Politico.cd: Que deviennent les instituions, alors qu’à la Présidence, des conseillers se sont opposés au président et qu’à l’Assemblée nationale, le vice-président s’est opposé à la présidente et au président du Sénat ? Doit-on conclure qu’il y a guerre au sein de nos institutions?

PN : L’opinion publique constate que la classe politique est constituée de plus de partisans que des serviteurs de l’État. Quand on a une responsabilité institutionnelle, on ne parle pas n’importe comment, n’importe quand, n’importe où et sur n’importe quel sujet. Nous devons faire un effort, nous tous, de nous départir de quand nous sommes militants et de quand nous sommes au service de l’État ainsi que de la population.

Notre démocratie est jeune, nous lui devons une certaine indulgence.
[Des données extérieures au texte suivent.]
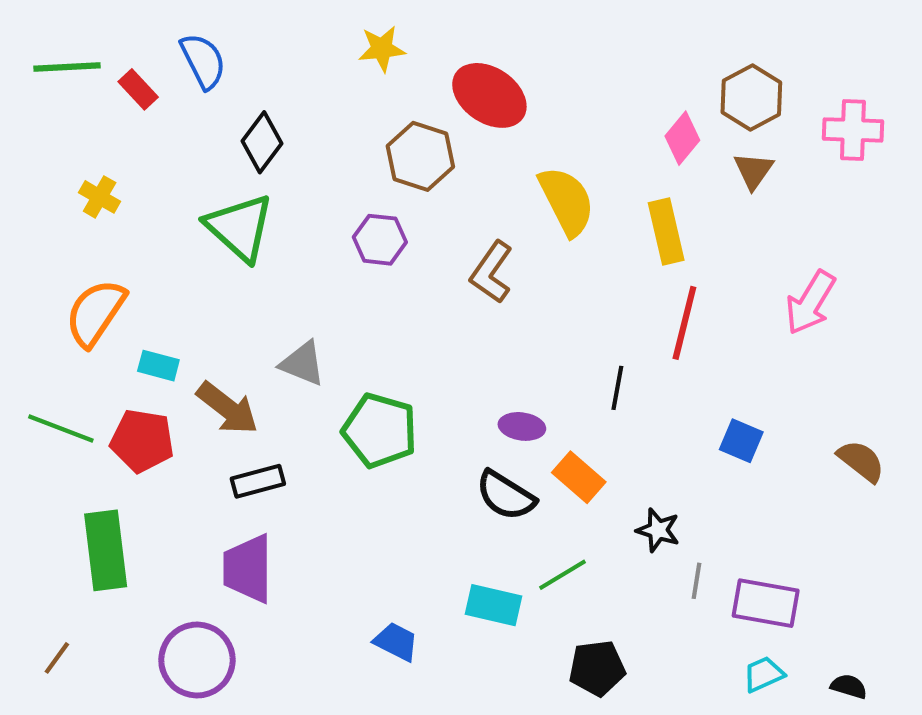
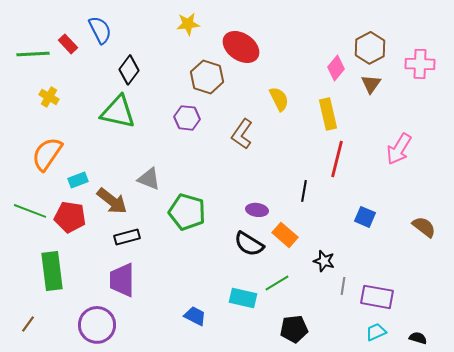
green line: (67, 67) -> (33, 54), moved
yellow semicircle: (567, 201) -> (279, 99), size x0.7
green triangle: (240, 227) -> (118, 112), turned -30
cyan rectangle: (158, 366) -> (78, 180), turned -36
Politico.cd: En un an, la coalition au pouvoir a montré plusieurs discordances et cela ne cesse. Doit-on s’attendre à une rupture prochaine? Quel est le vrai problème qui vous oppose?

PN : C’est parce que nous avions des discordances initiales que nous sommes appelés « une coalition », Sinon, nous serions un Parti Politique. Et même au sein d’un même Parti Politique, les discordances ne manquent pas, nous assistons tous à comment certains partis débattent entre eux, avec toute la vigueur démocratique que l’on peut leur reconnaître. Certains pourront dire que c’est la vitalité de la démocratie, possible. Mais, ce que je peux vous rassurer, est que la volonté de demeurer en coalition est plus forte que la volonté de la détruire. Il n y aura pas rupture, car les deux Leaders, le President Félix TSHISEKEDI et le Président KABILA, veillent constamment et ultimement à ce que les divergences de vues, normales en démocratie, soient aplanies dans l’intérêt du Peuple et du fonctionnement harmonieux de nos Institutions.

Politico.cd: Que pense le PPRD de toute cette situation?

PN : Ce que je peux vous dire est que le PPRD est un Parti républicain, hautement attaché au respect scrupuleux de la Constitution, attitude qui a favorisé et contribué à notre première alternance démocratique. L’essentiel, à cet instant, est que l’on puisse commuer nos forces pour faire face à ce terroriste qu’est le COVID-19.